A recent post at my blog may be interesting to LW. It is a high-level discussion of what precisely defined value extrapolation might look like. I mostly wrote the essay while a visitor at FHI.
The basic idea is that we can define extrapolated values by just taking an emulation of a human, putting it in a hypothetical environment with access to powerful resources, and then adopting whatever values it eventually decides on. You might want some philosophical insight before launching into such a definition, but since we are currently laboring under the threat of catastrophe, it seems that there is virtue in spending our effort on avoiding death and delegating whatever philosophical work we can to someone on a more relaxed schedule.
You wouldn't want to run an AI with the values I lay out, but at least it is pinned down precisely. We can articulate objections relatively concretely, and hopefully begin to understand/address the difficulties.
(Posted at the request of cousin_it.)
I disagree; reading Paul's description made it clear to me how superficial it is to want to solve a problem by creating an army of uploads to do it for you. You may as well just try to solve the problem here and now, rather than hoping to outsource it to a bunch of nonexistent human-simulations running on nonexistent hardware. The only reason to consider such a baroque way of solving a problem is if you expect to be very pressed for time and yet to also have access to superdupercomputing power.
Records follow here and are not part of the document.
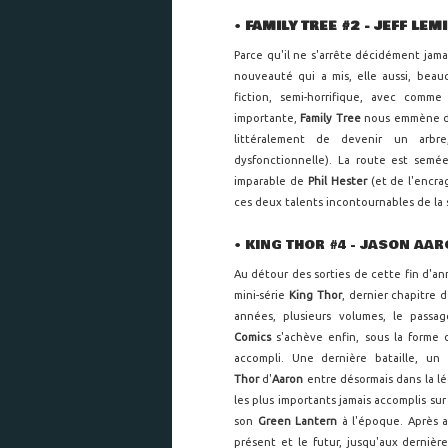
•
FAMILY TREE #2 - JEFF LEM
Parce qu'il ne s'arrête décidément jama
nouveauté qui a mis, elle aussi, beau
fiction, semi-horrifique, avec comm
importante,
Family Tree
nous emmène 
littéralement de devenir un arb
dysfonctionnelle). La route est semé
imparable de
Phil Hester
(et de l'encr
ces deux talents incontournables de la s
•
KING THOR #4 - JASON AAR
Au détour des sorties de cette fin d'an
mini-série
King Thor
, dernier chapitre 
années, plusieurs volumes, le pass
Comics
s'achève enfin, sous la forme
accompli. Une dernière bataille, un
Thor
d'
Aaron
entre désormais dans la l
les plus importants jamais accomplis su
son
Green Lantern
à l'époque. Après a
présent et le futur, jusqu'aux derniè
You know, the world is hurtling towards singularity, no-one has crossed the finish line but many people are getting close, your FAI research organization manages to get a hold of a few petaflops on which to run a truncated AIXI problem-solver... and now you can finally go dig up that scrap of paper on which your team wrote down, years before, the perfectly optimal wish: "I want you, FAI-precursor, to do what the ethically stabilized members of our team would do, if they had hundreds of years to think about it, and if they...", etcetera.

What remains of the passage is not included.